Few yachtsmen have cruised as far and wide as Marcus Blackmore. From the fjords of Alaska down to the remote islands of the South Pacific, he's built up a pretty spectacular yachting resumé over the years on board his Southern Wind sailing yacht Ammonite.
As he prepares to take delivery of his brand new SW96, Blackmore recounts some of his most memorable moments travelling the world and shares his cruising calendar for 2021 in the latest episode of At Home With BOAT.
Blackmore wasn’t in the market for a new boat but when Southern Wind showed him what they had in build he was sold. “I really love a big maxi and it’s just a bigger version of what I had,” he said. The 29 metre racer-cruiser, also named Ammonite, is the third hull in Southern Wind’s 96 series and hit the water at the end of August 2020. “Ammonite saves me thinking about a new name."
As an experienced regatta racer, Blackmore has had his fair share of victories on the racing circuit, testing the mettle of his first Ammonite at the Loro Piana Superyacht Regatta in 2016 and scooping the win at the New Zealand Millenium Cup in 2018. This time, he’s hoping to secure another Millennium Cup victory in 2021 with the latest Ammonite, and will be heading to Auckland for the Mastercard Superyacht Regatta. “That will be our first test to see whether this boat is any good or not. We've spent quite a bit of time trying to optimise it and it’ll be interesting to see how well we've done our homework.”

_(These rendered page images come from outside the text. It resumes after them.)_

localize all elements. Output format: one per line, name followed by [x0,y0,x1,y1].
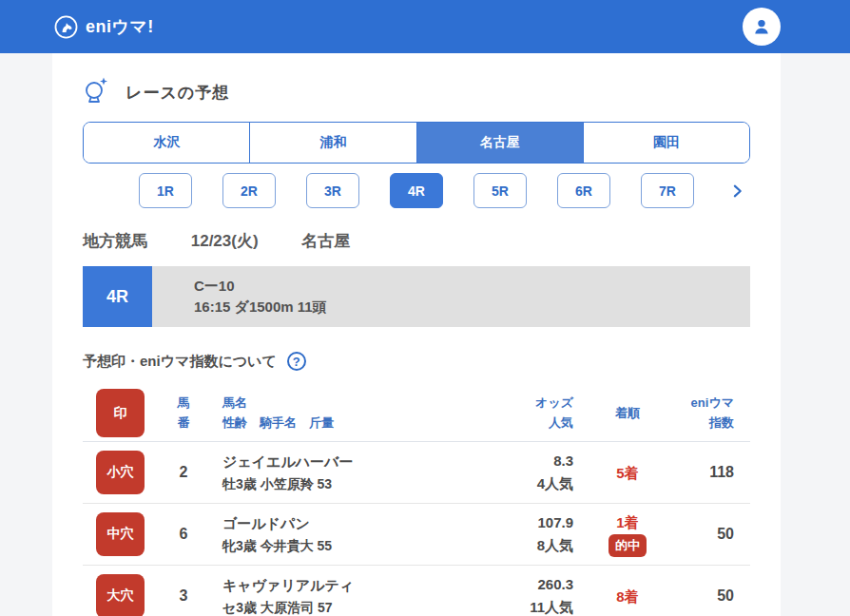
venue-tab-mizusawa[interactable]: 水沢 [84,123,249,163]
table-row: 中穴 6 ゴールドパン 牝3歳 今井貴大 55 107.9 8人気 1着 的中 … [83,504,750,566]
horse-info: ゴールドパン 牝3歳 今井貴大 55 [222,512,469,556]
race-venue: 名古屋 [301,232,350,250]
horse-info: キャヴァリアルティ セ3歳 大原浩司 57 [222,574,469,616]
rank-cell: 5着 [588,463,667,483]
race-tabs-next-button[interactable] [726,180,748,202]
header-odds: オッズ 人気 [469,394,573,432]
venue-tab-nagoya[interactable]: 名古屋 [416,123,583,163]
odds-cell: 8.3 4人気 [469,450,573,495]
odds-cell: 260.3 11人気 [469,573,573,616]
race-meta-line: 地方競馬 12/23(火) 名古屋 [83,230,750,252]
mark-badge: 中穴 [96,512,145,556]
hit-badge: 的中 [609,534,647,557]
race-tab-7r[interactable]: 7R [641,173,694,208]
horse-number: 2 [152,464,215,481]
horse-name: ジェイエルハーバー [222,451,469,473]
race-tab-2r[interactable]: 2R [222,173,276,208]
index-cell: 50 [675,526,734,543]
venue-tab-bar: 水沢 浦和 名古屋 園田 [83,122,750,164]
race-tab-bar: 1R 2R 3R 4R 5R 6R 7R [83,173,750,208]
table-row: 大穴 3 キャヴァリアルティ セ3歳 大原浩司 57 260.3 11人気 8着… [83,566,750,616]
mark-header-badge: 印 [96,389,145,437]
horse-name: ゴールドパン [222,512,469,535]
horse-number: 3 [152,587,215,605]
mark-badge: 大穴 [96,574,145,616]
horse-profile: 牡3歳 小笠原羚 53 [222,473,469,494]
horse-number: 6 [152,526,215,543]
account-button[interactable] [743,8,781,46]
race-category: 地方競馬 [83,232,147,250]
index-cell: 50 [675,587,734,605]
race-class: Cー10 [194,278,327,296]
person-icon [750,15,773,38]
app-header: eniウマ! [0,0,850,53]
page-title: レースの予想 [126,82,229,104]
race-banner: 4R Cー10 16:15 ダ1500m 11頭 [83,266,750,327]
header-index: eniウマ 指数 [675,394,734,432]
odds-cell: 107.9 8人気 [469,511,573,557]
header-horse-name: 馬名 性齢 騎手名 斤量 [222,394,469,432]
table-row: 小穴 2 ジェイエルハーバー 牡3歳 小笠原羚 53 8.3 4人気 5着 11… [83,442,750,504]
race-date: 12/23(火) [191,232,259,250]
header-mark: 印 [96,389,145,437]
prediction-table: 印 馬 番 馬名 性齢 騎手名 斤量 オッズ 人気 着順 eniウマ 指数 小穴 [83,385,750,616]
race-tab-3r[interactable]: 3R [306,173,359,208]
race-details: 16:15 ダ1500m 11頭 [194,298,327,317]
rank-cell: 8着 [588,587,667,606]
race-number-box: 4R [83,266,152,327]
help-icon[interactable]: ? [287,352,306,371]
race-tab-4r[interactable]: 4R [390,173,443,208]
horse-profile: セ3歳 大原浩司 57 [222,597,469,616]
race-tab-5r[interactable]: 5R [473,173,527,208]
venue-tab-sonoda[interactable]: 園田 [583,123,749,163]
content-card: レースの予想 水沢 浦和 名古屋 園田 1R 2R 3R 4R 5R 6R 7R… [52,53,781,616]
crystal-ball-icon [83,76,109,108]
chevron-right-icon [730,183,744,198]
horse-name: キャヴァリアルティ [222,574,469,597]
race-tab-6r[interactable]: 6R [557,173,610,208]
header-rank: 着順 [588,405,667,422]
brand-logo[interactable]: eniウマ! [54,15,154,39]
logo-text: eniウマ! [86,15,154,38]
about-row: 予想印・eniウマ指数について ? [83,352,750,371]
horse-profile: 牝3歳 今井貴大 55 [222,535,469,556]
rank-cell: 1着 的中 [588,512,667,557]
horse-logo-icon [54,15,78,39]
about-label: 予想印・eniウマ指数について [83,353,277,371]
index-cell: 118 [675,464,734,481]
venue-tab-urawa[interactable]: 浦和 [249,123,415,163]
table-header-row: 印 馬 番 馬名 性齢 騎手名 斤量 オッズ 人気 着順 eniウマ 指数 [83,385,750,442]
horse-info: ジェイエルハーバー 牡3歳 小笠原羚 53 [222,451,469,494]
race-tab-1r[interactable]: 1R [139,173,192,208]
header-horse-number: 馬 番 [152,394,215,432]
race-banner-info: Cー10 16:15 ダ1500m 11頭 [152,266,327,327]
section-heading: レースの予想 [83,76,750,108]
mark-badge: 小穴 [96,451,145,494]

With a lightweight carbon fibre hull, a lifting keel, twin rudders and a fixed bowsprit, Ammonite certainly has all the credentials of a race winner, but, as Blackmore points out, “you never really know until you get on the racetrack so we'll see what happens.”
After New Zealand, the plan is to head north towards Fiji and the Lau Islands, with Vanuatu and New Guinea on the agenda too. “I'm not sure then whether we're going to go west and do some regattas in Asia, or we might go to Tahiti again. I don't want to be too planned. I think being a little unplanned adds a bit of mystery and a bit of beauty to the whole thing.”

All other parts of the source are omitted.